# SoapCalc questions



## 4nTN (Jan 28, 2005)

I`m just not getting it.If I have to enter all of the amounts of oils that I will be using what good is the soap calc?
Sorry,I`m still learning this and my head feels about ready to pop!!
Is there any tutorials to understanding how to make up my own recipes using this or some other soap calc?


----------



## MullersLaneFarm (Jul 23, 2004)

SoapCalc has tutorials. The reason behind SoapCalc (and other lye calculators) is to give you the amount of liquid and lye to use for the various oils you choose to use.

Different oils have varying fatty acid make-ups. Various fatty-acids lend something different to your finished soap.

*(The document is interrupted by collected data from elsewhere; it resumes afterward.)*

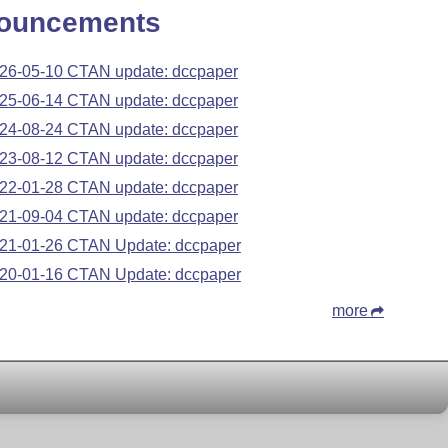
ouncements
26-05-10 CTAN update: dccpaper
25-06-14 CTAN update: dccpaper
24-08-24 CTAN update: dccpaper
23-08-12 CTAN update: dccpaper
22-01-28 CTAN update: dccpaper
21-09-04 CTAN update: dccpaper
21-01-26 CTAN Update: dccpaper
20-01-16 CTAN Update: dccpaper
more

Visit Kathy Miller's site http://millersoap.com to learn about the attributes of the fatty acids, then come back to SoapCalc (which shows you the FA of each of the oils & the combination of the various FA for the combined oils you chose.)


----------



## 4nTN (Jan 28, 2005)

Ok, I didn`t see the tutorials.I`ll go back and try again.
I wish there was a calculator of some sort where I could just be all creative and nix all the scientific stuff.:stars:
I could enter into my "lazy soapers calculator" the cool name I`ve come up with and how many bars I`d like and out would come a recipe.

I`ve made a few batches of soap using various books and online recipes.They all came out great.Making up my own is proving to be very challenging.


Thanks,

Sharon


----------



## linn (Jul 19, 2005)

Here is a video tutuorial for SoapCalc 9

[ame]http://www.youtube.com/watch?v=n_ppyJTMpsg[/ame]


----------